**TASK DIRECTIONS:**
An exact copy of all the data below is needed, without its pictures.

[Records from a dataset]
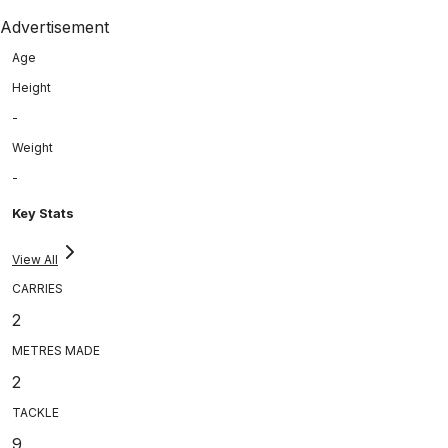
Advertisement
Age
Height
-
Weight
-
Key Stats
View All
CARRIES
2
METRES MADE
2
TACKLE
9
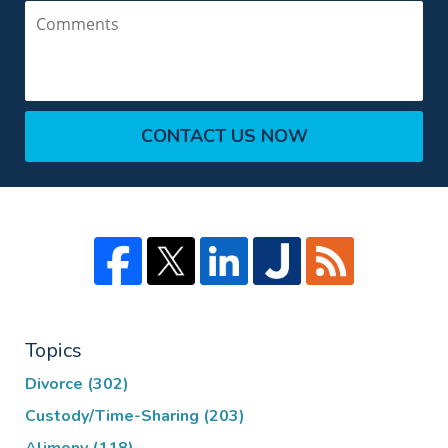
Comments
CONTACT US NOW
Topics
Divorce
(302)
Custody/Time-Sharing
(203)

**WRITTEN ANSWER:**
Advertisement
Age
Height
-
Weight
-
Key Stats
View All
CARRIES
2
METRES MADE
2
TACKLE
9
Comments
CONTACT US NOW
Topics
Divorce
(302)
Custody/Time-Sharing
(203)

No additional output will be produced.